Authors Gurunathan S, Han JW, Park JH, Eppakayala V, Kim JH

Received 25 August 2013

Accepted for publication 11 November 2013

Published 7 January 2014 Volume 2014:9(1) Pages 363—377

DOI https://doi.org/10.2147/IJN.S53538

Checked for plagiarism Yes

Review by Single-blind

Peer reviewer comments 3

Sangiliyandi Gurunathan, Jae Woong Han, Jung Hyun Park, Vasuki Eppakayala, Jin-Hoi Kim

Department of Animal Biotechnology, Konkuk University, Seoul, South Korea

Background: Graphene is a novel two-dimensional planar nanocomposite material consisting of rings of carbon atoms with a hexagonal lattice structure.
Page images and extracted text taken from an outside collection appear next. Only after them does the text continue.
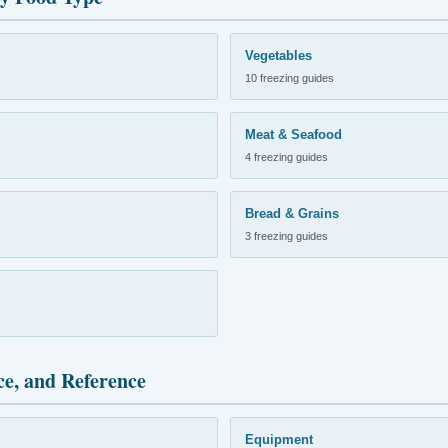
Vegetables
10 freezing guides
Meat & Seafood
4 freezing guides
Bread & Grains
3 freezing guides
ce, and Reference
Equipment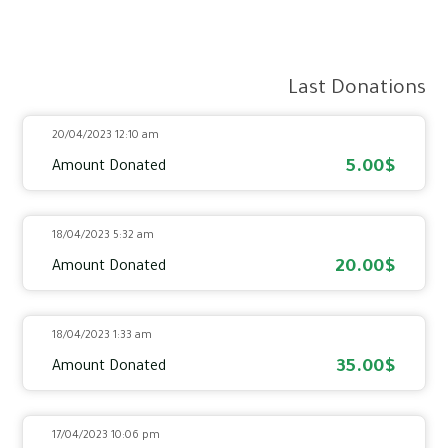
Last Donations
20/04/2023 12:10 am
5.00$
Amount Donated
18/04/2023 5:32 am
20.00$
Amount Donated
18/04/2023 1:33 am
35.00$
Amount Donated
17/04/2023 10:06 pm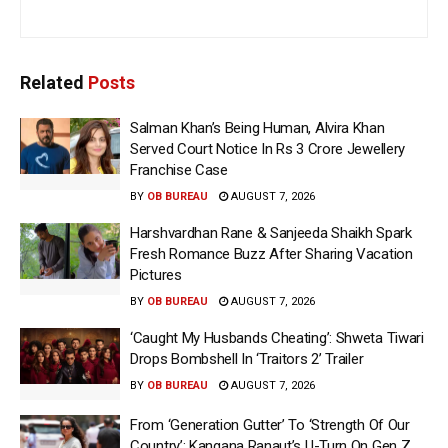
Related
Posts
Salman Khan’s Being Human, Alvira Khan
Served Court Notice In Rs 3 Crore Jewellery
Franchise Case
BY
OB BUREAU
AUGUST 7, 2026
Harshvardhan Rane & Sanjeeda Shaikh Spark
Fresh Romance Buzz After Sharing Vacation
Pictures
BY
OB BUREAU
AUGUST 7, 2026
‘Caught My Husbands Cheating’: Shweta Tiwari
Drops Bombshell In ‘Traitors 2’ Trailer
BY
OB BUREAU
AUGUST 7, 2026
From ‘Generation Gutter’ To ‘Strength Of Our
Country’: Kangana Ranaut’s U-Turn On Gen Z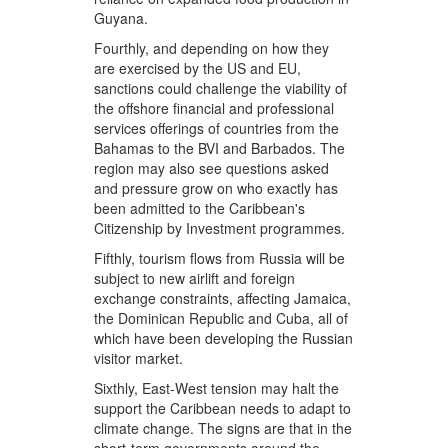
Guyana.
Fourthly, and depending on how they
are exercised by the US and EU,
sanctions could challenge the viability of
the offshore financial and professional
services offerings of countries from the
Bahamas to the BVI and Barbados. The
region may also see questions asked
and pressure grow on who exactly has
been admitted to the Caribbean's
Citizenship by Investment programmes.
Fifthly, tourism flows from Russia will be
subject to new airlift and foreign
exchange constraints, affecting Jamaica,
the Dominican Republic and Cuba, all of
which have been developing the Russian
visitor market.
Sixthly, East-West tension may halt the
support the Caribbean needs to adapt to
climate change. The signs are that in the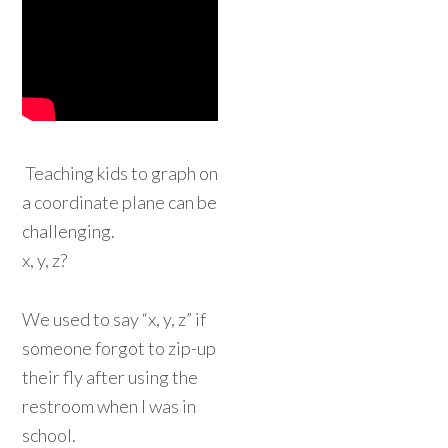
Teaching kids to graph on
a coordinate plane can be
challenging.
x, y, z?
We used to say “x, y, z” if
someone forgot to zip-up
their fly after using the
restroom when I was in
school.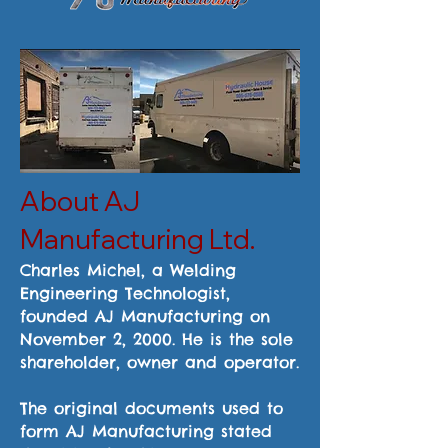
About AJ
Manufacturing Ltd.
Charles Michel, a Welding
Engineering Technologist,
founded AJ Manufacturing on
November 2, 2000. He is the sole
shareholder, owner and operator.
The original documents used to
form AJ Manufacturing stated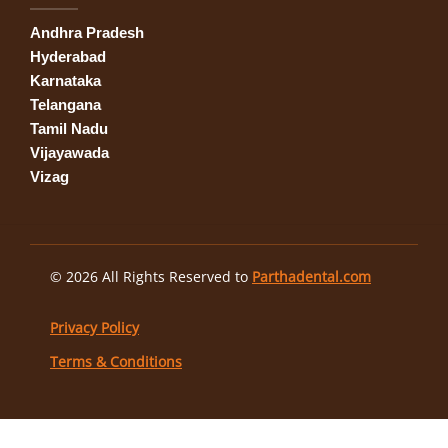
Andhra Pradesh
Hyderabad
Karnataka
Telangana
Tamil Nadu
Vijayawada
Vizag
© 2026 All Rights Reserved to
Parthadental.com
Privacy Policy
Terms & Conditions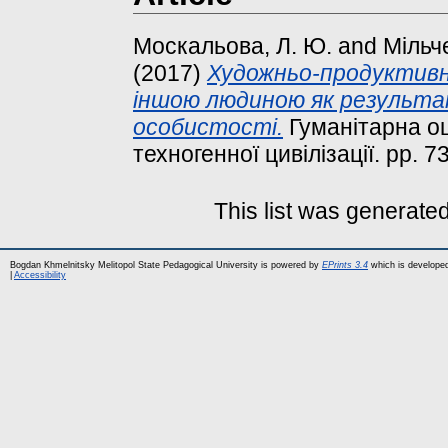
Москальова, Л. Ю.
and
Мільче
(2017)
Художньо-продуктивна
іншою людиною як результа
особистості.
Гуманітарна оці
техногенної цивілізації. pp. 7
This list was generate
Bogdan Khmelnitsky Melitopol State Pedagogical University is powered by
EPrints 3.4
which is develope
|
Accessibility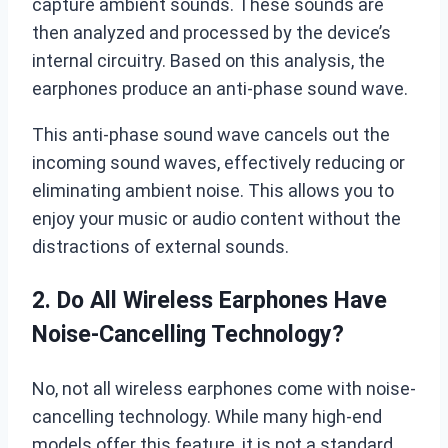
capture ambient sounds. These sounds are
then analyzed and processed by the device’s
internal circuitry. Based on this analysis, the
earphones produce an anti-phase sound wave.
This anti-phase sound wave cancels out the
incoming sound waves, effectively reducing or
eliminating ambient noise. This allows you to
enjoy your music or audio content without the
distractions of external sounds.
2. Do All Wireless Earphones Have
Noise-Cancelling Technology?
No, not all wireless earphones come with noise-
cancelling technology. While many high-end
models offer this feature, it is not a standard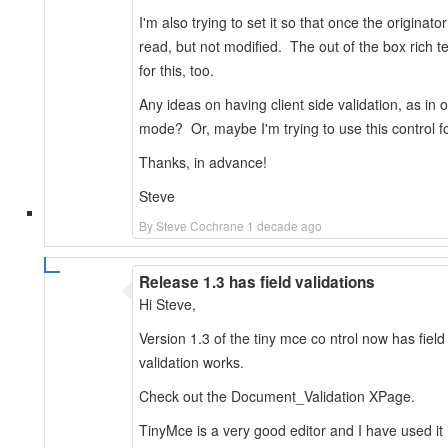
I'm also trying to set it so that once the originat
read, but not modified. The out of the box rich t
for this, too.
Any ideas on having client side validation, as in
mode? Or, maybe I'm trying to use this control f
Thanks, in advance!
Steve
By Steve Cochrane 1 decade ago
Release 1.3 has field validations
Hi Steve,
Version 1.3 of the tiny mce co ntrol now has field 
validation works.
Check out the Document_Validation XPage.
TinyMce is a very good editor and I have used it 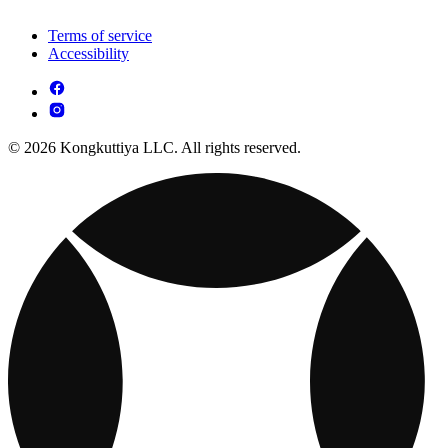
Terms of service
Accessibility
© 2026 Kongkuttiya LLC. All rights reserved.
Graphene exhibits unique physical, chemical, mechanical, electrical, elasticity, and cytocompatible properties that lead to many potential biomedical applications. Nevertheless, the water-insoluble property of graphene restricts its application in various aspects of biomedical fields. Therefore, the objective of this work was to find a novel biological approach for an efficient method to synthesize water-soluble and cytocompatible graphene using Ginkgo biloba extract (GbE) as a reducing and stabilizing agent. In addition, we investigated the biocompatibility effects of graphene in MDA-MB-231 human breast cancer cells.
Materials and methods: Synthesized graphene oxide (GO) and GbE-reduced GO (Gb-rGO) were characterized using various sequences of techniques: ultraviolet-visible (UV-vis) spectroscopy, Fourier-transform infrared spectroscopy (FTIR), dynamic light scattering (DLS), scanning electron microscopy (SEM), atomic force microscopy (AFM), and Raman spectroscopy. Biocompatibility of GO and Gb-rGO was assessed in human breast cancer cells using a series of assays, including cell viability, apoptosis, and alkaline phosphatase (ALP) activity.
Results: The successful synthesis of graphene was confirmed by UV-vis spectroscopy and FTIR. DLS analysis was performed to determine the average size of GO and Gb-rGO. X-ray diffraction studies confirmed the crystalline nature of graphene. SEM was used to investigate the surface morphologies of GO and Gb-rGO. AFM was employed to investigate the morphologies of prepared graphene and the height profile of GO and Gb-rGO. The formation of defects in Gb-rGO was confirmed by Raman spectroscopy. The biocompatibility of the prepared GO and Gb-rGO was investigated using a water-soluble tetrazolium 8 assay on human breast cancer cells. GO exhibited a dose-dependent toxicity, whereas Gb-rGO-treated cells showed significant biocompatibility and increased ALP activity compared to GO.
Conclusion: In this work, a nontoxic natural reducing agent of GbE was used to prepare soluble graphene. The as-prepared Gb-rGO showed significant biocompatibility with human cancer cells. This simple, cost-effective, and green procedure offers an alternative route for large-scale production of rGO, and could be used for various biomedical applications, such as tissue engineering, drug delivery, biosensing, and molecular imaging.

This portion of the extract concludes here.